Personal Data Management in the Internet of Things
Matharu, Ray Manpreet Singh
MetadataShow full item record
Due to a sharp decrease in hardware costs and shrinking form factors, networked sensors have become ubiquitous. Today, a variety of sensors are embedded into smartphones, tablets, and personal wearable devices, and are commonly installed in homes and buildings. Sensors are used to collect data about people in their proximity, referred to as users. The collection of such networked sensors is commonly referred to as the Internet of Things. Although sensor data enables a wide range of applications from security, to efficiency, to healthcare, this data can be used to reveal unwarranted private information about users. Thus it is imperative to preserve data privacy while providing users with a wide variety of applications to process their personal data. Unfortunately, most existing systems do not meet these goals. Users are either forced to release their data to third parties, such as application developers, thus giving up data privacy in exchange for using data-driven applications, or are limited to using a fixed set of applications, such as those provided by the sensor manufacturer.
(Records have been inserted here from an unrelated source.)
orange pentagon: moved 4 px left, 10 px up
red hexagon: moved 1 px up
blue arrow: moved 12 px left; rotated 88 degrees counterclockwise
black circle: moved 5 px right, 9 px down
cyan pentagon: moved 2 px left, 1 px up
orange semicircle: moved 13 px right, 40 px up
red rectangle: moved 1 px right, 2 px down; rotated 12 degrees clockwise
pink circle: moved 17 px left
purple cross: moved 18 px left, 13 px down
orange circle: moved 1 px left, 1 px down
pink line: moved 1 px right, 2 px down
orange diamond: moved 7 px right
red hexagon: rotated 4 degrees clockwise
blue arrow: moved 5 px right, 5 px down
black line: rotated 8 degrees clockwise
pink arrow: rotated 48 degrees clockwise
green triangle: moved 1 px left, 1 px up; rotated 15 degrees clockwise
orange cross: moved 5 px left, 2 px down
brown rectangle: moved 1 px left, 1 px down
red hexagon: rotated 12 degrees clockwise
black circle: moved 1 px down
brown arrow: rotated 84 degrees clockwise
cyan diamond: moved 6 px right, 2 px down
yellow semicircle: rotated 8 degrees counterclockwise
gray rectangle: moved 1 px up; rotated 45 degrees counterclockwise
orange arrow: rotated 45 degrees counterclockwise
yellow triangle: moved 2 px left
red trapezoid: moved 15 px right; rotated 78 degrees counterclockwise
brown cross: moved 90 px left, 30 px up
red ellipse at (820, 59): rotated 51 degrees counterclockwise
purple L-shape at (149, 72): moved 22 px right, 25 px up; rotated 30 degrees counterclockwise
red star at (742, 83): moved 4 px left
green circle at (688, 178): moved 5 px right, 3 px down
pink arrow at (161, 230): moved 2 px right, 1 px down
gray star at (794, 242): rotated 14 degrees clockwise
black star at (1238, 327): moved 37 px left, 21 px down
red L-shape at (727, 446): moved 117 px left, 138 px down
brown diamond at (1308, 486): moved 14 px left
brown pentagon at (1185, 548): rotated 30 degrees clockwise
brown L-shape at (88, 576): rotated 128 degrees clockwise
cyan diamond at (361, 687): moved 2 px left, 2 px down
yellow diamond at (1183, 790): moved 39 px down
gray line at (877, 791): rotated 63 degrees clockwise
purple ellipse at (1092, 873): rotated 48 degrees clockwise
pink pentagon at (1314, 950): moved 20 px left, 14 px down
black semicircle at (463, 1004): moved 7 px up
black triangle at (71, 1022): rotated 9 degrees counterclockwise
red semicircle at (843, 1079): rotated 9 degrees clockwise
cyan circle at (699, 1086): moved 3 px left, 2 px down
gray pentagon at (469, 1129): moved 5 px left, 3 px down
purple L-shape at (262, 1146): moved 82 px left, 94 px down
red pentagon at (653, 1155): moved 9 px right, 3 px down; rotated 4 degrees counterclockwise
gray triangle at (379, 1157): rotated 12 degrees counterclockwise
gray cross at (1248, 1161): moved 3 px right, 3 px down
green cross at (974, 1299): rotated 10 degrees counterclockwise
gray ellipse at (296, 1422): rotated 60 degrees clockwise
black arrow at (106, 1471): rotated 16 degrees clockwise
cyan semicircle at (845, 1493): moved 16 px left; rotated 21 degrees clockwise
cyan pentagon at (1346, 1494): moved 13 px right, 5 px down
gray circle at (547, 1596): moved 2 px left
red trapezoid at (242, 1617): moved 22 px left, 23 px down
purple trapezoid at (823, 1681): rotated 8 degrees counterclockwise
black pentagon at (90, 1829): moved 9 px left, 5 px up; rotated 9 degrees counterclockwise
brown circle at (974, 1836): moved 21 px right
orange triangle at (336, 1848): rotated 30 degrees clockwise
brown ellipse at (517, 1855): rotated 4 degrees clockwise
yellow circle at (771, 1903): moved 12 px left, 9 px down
To avoid this trade-off, users may chose to host their data and applications on their personal devices, but this requires them to maintain data backups and ensure application performance. What is needed, therefore, is a system that gives users flexibility in their choice of data-driven applications while preserving their data privacy, without burdening users with the need to backup their data and providing computational resources for their applications. We propose a software architecture that leverages a user's personal virtual execution environment (VEE) to host data-driven applications. This dissertation describes key software techniques and mechanisms that are necessary to enable this architecture. First, we provide a proof-of-concept implementation of our proposed architecture and demonstrate a privacy-preserving ecosystem of applications that process users' energy data as a case study. Second, we present a data management system (called Bolt) that provides applications with efficient storage and retrieval of time-series data, and guarantees the confidentiality and integrity of stored data. We then present a methodology to provision large numbers of personal VEEs on a single physical machine, and demonstrate its use with LinuX Containers (LXC). We conclude by outlining the design of an abstract framework to allow users to balance data privacy and application utility.